Day 3 of the Alex Caviglia Bluewater Classic brought challenging conditions to the 30+ formula sailors lining up for the final races of the 2009 North American Championship.
thanks to Miami windsurfing for the photos
With a 10:00 am first possible start I left the dock at 9:30 with plenty of time to spare. I did my usual pre-race warm up, checking both sides of the course, the starting line and any weather patterns moving in. So far, it all looked tame with a 8-12k breeze from the SW. Port tack was favored but I got buried as I ducked a few starboard tackers and was in the lee of Gonzolo up the first beat. I tried to sail to the right side of the course, sparing with Fernando Martinez 42 and Steve Sylvester S3. It seemed whomever got further right and to the inside, got lifted and had the advantage among us as we advanced up the first beat. Sherman, Gonzo and Diaz rounded well ahead with Fernando on the F2 Z following. I knew I had an advantage downwind with the 12.0 as we lined up before the races and I was deeper and faster than Fernando on his 11.0. Slowly I reduced the distance between us and at the bottom gate split tacks with Fernando to go back to the right side up wind. Unfortunately there were plety of holes and Sylvester caught up with Fernando digging for gold in the opposite corner. Sylvester and I battled it out but I let him take advantageous of the inside lift and he got ahead as I had to double tack the top marc. Off the wind, there wasn't enough time to catch up but made sure I covered 42 and finished 5th.
Missing from the action was nearly half the fleet as they left the dock late but amazingly got redress at the end of the day as the dock master stated the AP flag would be up until they arrived but somehow the race started on time without them. Technicalities are always part of the game and not to be taken lightly!
Thanks to the Shakealeg flicker feed!
Race 2 heated up with more wind on the water but the 11.8 north was still the call as the holes were still big enough to need plenty of power. I got off the line well on starboard fighting with Sylvester the whole race just edging him and Kern out on the last leg. Again it was the pros in the top 3 conditions with lots of separation between them and the rest of the fleet.
Finally by the time race 3 got around the wind had increased to 18-22k but was gusting up to 28k. Gonzo was the only one able to sail in and rig down while the rest of the fleet was stuck on the 11,0 and 12.0 rigs. I thought this was never going to work as I struggled with the sail and control of the board. During the countdown, nearly half the fleet was knocked down, trying up uphaul their sails in the pre-start moments. Somhow we managed to start on port with a group of 10 sailors making their way up the first beat. Suddenly, I heard my harness lines stretch and then snap... I was in the water looking down at a broken harness line! Game over.
Well at least it was the last race but I was pretty frustrated knowing that these were the conditions that favored me so much.

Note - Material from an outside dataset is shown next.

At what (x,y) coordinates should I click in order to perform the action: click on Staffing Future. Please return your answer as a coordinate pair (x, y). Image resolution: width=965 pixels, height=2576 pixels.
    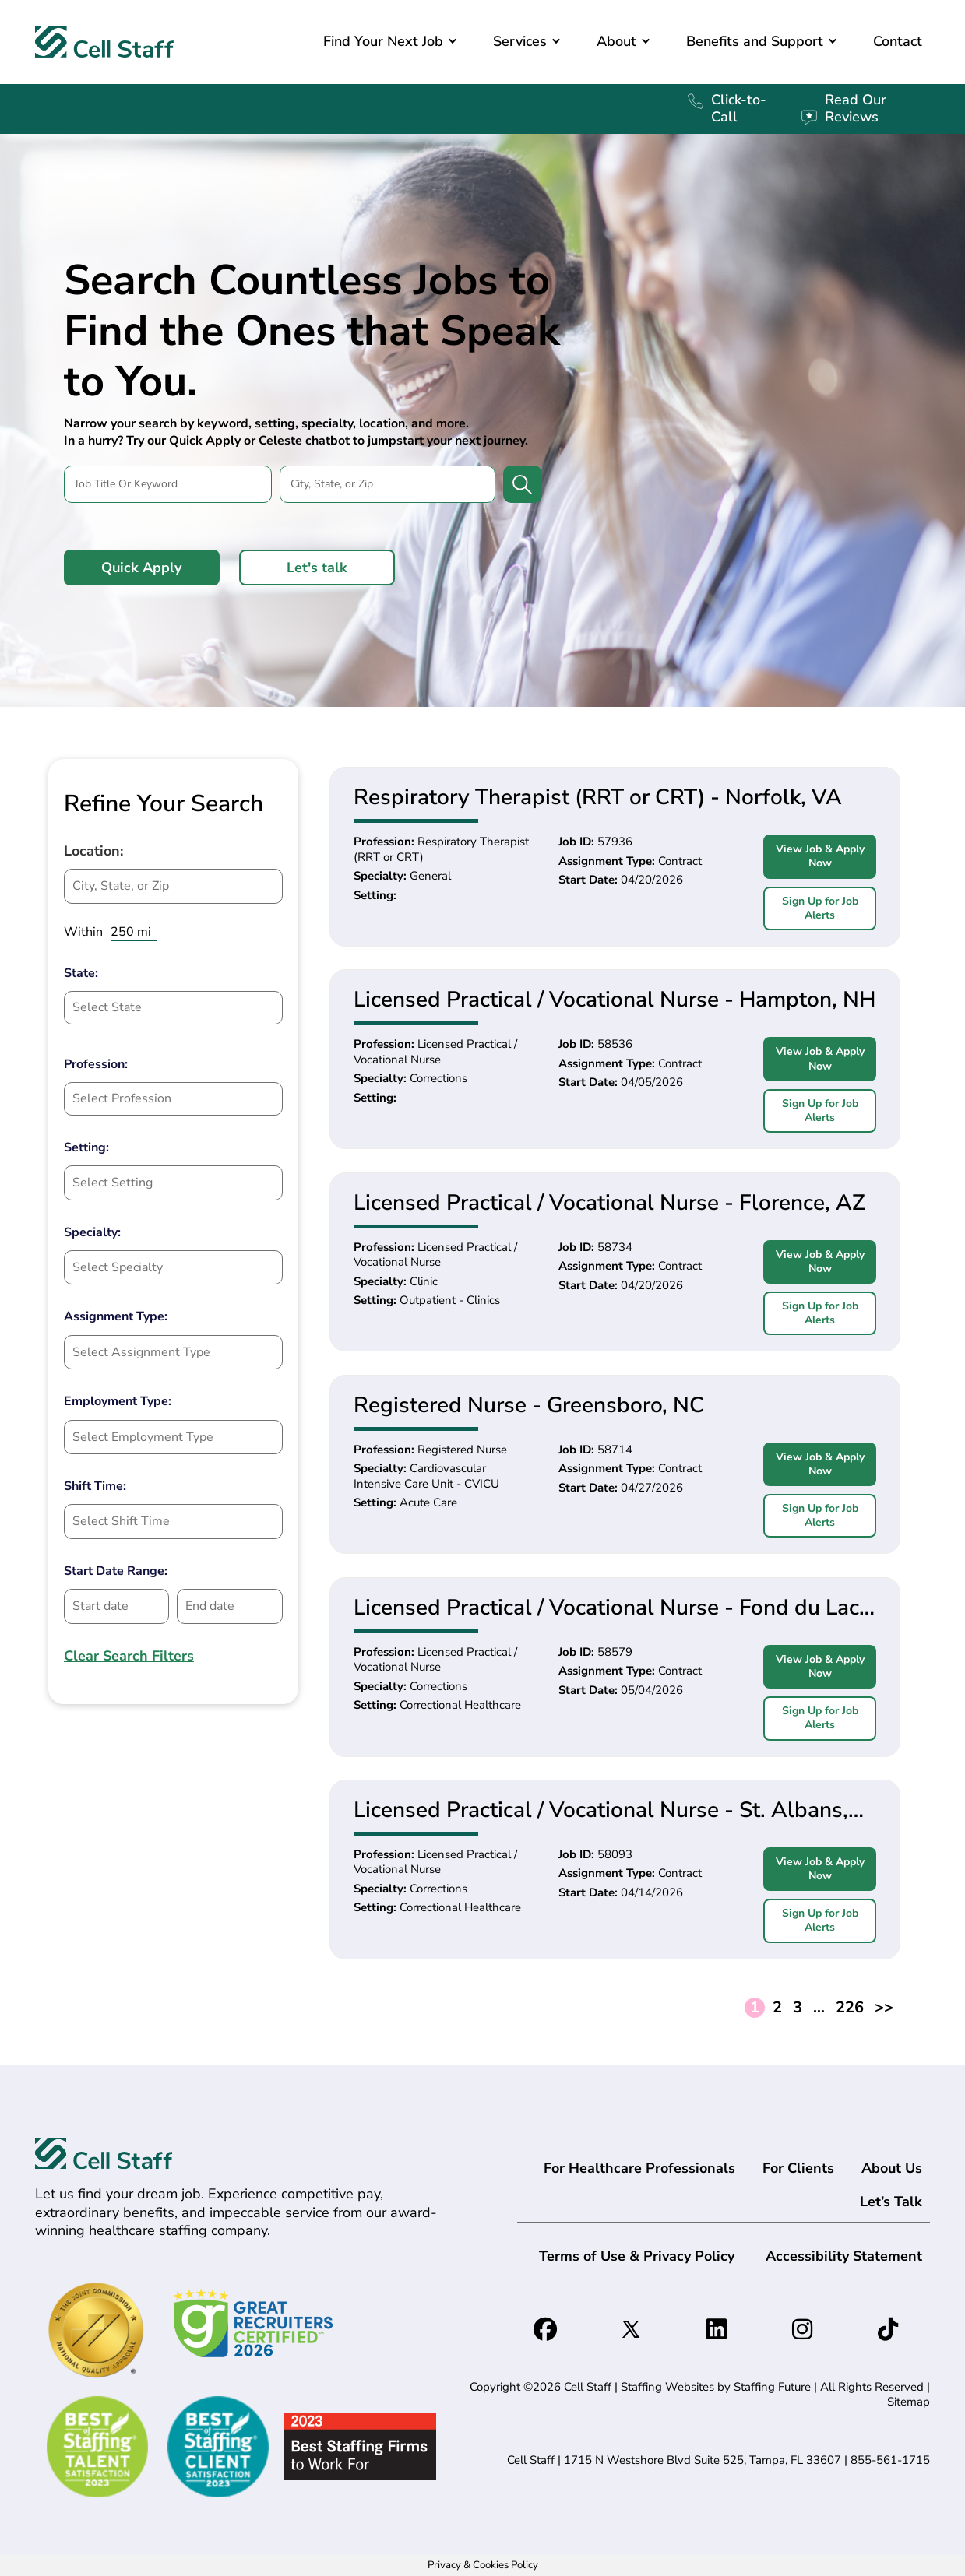
    Looking at the image, I should click on (772, 2387).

I hastily made my way back upwind with out a port harness line back to the harbor. (That's the last time I never sail with out spare line in my harness!)
Without a doubt, this was a great regatta that let me realize my light air skills that Ive developed all season racing in Europe had finally made some difference.
I also got the chance to see and tune some of the new gear for 2009. Despite not being able to race with either the Maui Sails or the new North 2009 sails, I was impressed by both during the sessions I took before the regatta as well as seeing them and speaking with the sailors on them. The big changes in then north program include a shorter boom and higher aspect rig- giving a good advantage upwind. The draft is a bit further back and might be a more technical sail than previous years but still plenty of potential once powered. The Maui Sails have jut the opposite feeling with a softer feel and longer boom length. They power up quickly and provide more low end grunt. I think both sails will require plenty of rider input to make them go fast.
Also new in my program was the gaastra vapor board- an all around comfortable design making it easy to sail both upwind and downwind. There were no marketing gimmicks such as removable plates or air tubes to complicate the design- just plane and simple fast! I was equally impressed by the guys who had the Mikes Lab L8- a much improved well rounded version of the 2007 L7. You wont hear anybody complaining about this board and its a shame more people dont take advantage of the wonderful design and craftsmanship Mike Z provides.
Finally, there was the fins. Some of the top sailors are using more powerful 78 cut down fins to provide more lift while others rely on 72 cut down fins for better balance of speed. With the wider tails on the boards, its becoming evident a bigger fin is needed for lighter conditions to keep the board powered. Kashy is still the fin of choice for most but the Ifju fins show some real potential with a few of the sailors going very impressive on Peters design.
Thanks again to the organization as well as the rest of the Formula sailors...without you, it would just be a reach back and forth. Thanks for the challenges- especially from the strong Miami fleet of Formula sailors who have been pushing hard all winter long!